OI, SEIS ANOS
Nilson Lage (*)
Na sexta-feira, 3 de maio, à noite, disse a uma turma de alunos de pós-graduação que a livre informação estava agora, no Brasil, mais ameaçada do que em qualquer outro momento de nossa história, nos últimos 150 anos. Um dos colegas que assistiam à aula achou a afirmação muito forte. E é. No entanto, creio que se justifica.
No passado, os episódios de censura que tivemos ? os estados de sítio da velha República, o mecenato do DIP no Estado Novo, a autocensura sob os governos militares, a pressão econômica e política todo tempo ? foram sempre considerados ilegítimos, inaceitáveis, antidemocráticos ou excepcionais.
As novas formas de controle, no entanto, são mais sutis, mais competentes e julgadas pela maioria ? até por muitos jornalistas ? como normais, necessárias e benéficas para a sociedade.
É o caso da transformação no mecanismo de reparação por danos causados pela veiculação de notícias consideradas falsas e ofensivas a alguém: antes, prevaleciam as figuras do Código Penal (injúria, calúnia, difamação); agora, aplicam-se de preferência as do Código Civil.
Isto significa que, no passado, além de nos retratarmos, o que é justíssimo, corríamos o risco de prisão ? coisa odiosa, certamente.

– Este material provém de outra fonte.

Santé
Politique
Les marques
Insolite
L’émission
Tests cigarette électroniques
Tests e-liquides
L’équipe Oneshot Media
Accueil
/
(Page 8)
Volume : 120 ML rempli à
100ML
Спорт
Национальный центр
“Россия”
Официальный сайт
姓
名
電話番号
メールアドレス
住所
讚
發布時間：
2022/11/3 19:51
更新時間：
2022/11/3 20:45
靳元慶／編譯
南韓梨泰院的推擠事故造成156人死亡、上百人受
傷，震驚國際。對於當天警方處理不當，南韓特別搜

Agora, a retratação é a mesma, mas quem está sob ameaça é a empresa jornalística, não somos nós; e as multas, ao arbítrio do juiz, dependem muito mais de fatores subjetivos do que de qualquer critério estabelecido.

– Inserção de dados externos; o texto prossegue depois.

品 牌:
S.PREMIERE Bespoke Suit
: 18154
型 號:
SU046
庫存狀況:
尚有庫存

Tal mudança corresponde à americanização de nosso Direito e, mais que isso, à adoção de mecanismo coercitivo testado amplamente em Cingapura, ditadura empresarial onde tudo ? desde cuspir no chão até quebrar a cara do guarda ? tem custo pecuniário. O bolso é o órgão mais sensível do ser humano, dizem os defensores do método.
Advogados percorrem as páginas dos diários e gravam em fita programas de televisão em busca de algo que possa motivar uma ação reparatória, lucrativa tanto para a vítima quanto para eles. É a versão contemporânea da tradicional advocacia de porta de xadrez.
O lado sombrio dessa novidade é a redução da autonomia de quem produz a informação, com a transferência da responsabilidade para o veículo como empreendimento financeiro; a eliminação, na prática, da figura do "redator-responsável", que é substituído pelo "tesoureiro-responsável". A conseqüência única possível é subordinar o setor produtivo do veículo ? a redação ? a controles de conteúdo que serão crescentemente ampliados pela empresa, até o nível da escolha de ângulos e palavras. Isso é muito perigoso.
Outro aspecto: uma Folha de S.Paulo, uma Rede Globo, uma Editora Abril, um Estado de S.Paulo são players de peso no jogo político; têm recursos para manter eficazes assessorias jurídicas e depositar as quantias cobradas na primeira instâacirc;ncia até o julgamento dos tribunais superiores. Aí, comprovado o exagero, a má-fé, o bairrismo ou o corporativismo do juiz singular, poderão obter plena reparação ao ser prolatada a sentença irrecorrível.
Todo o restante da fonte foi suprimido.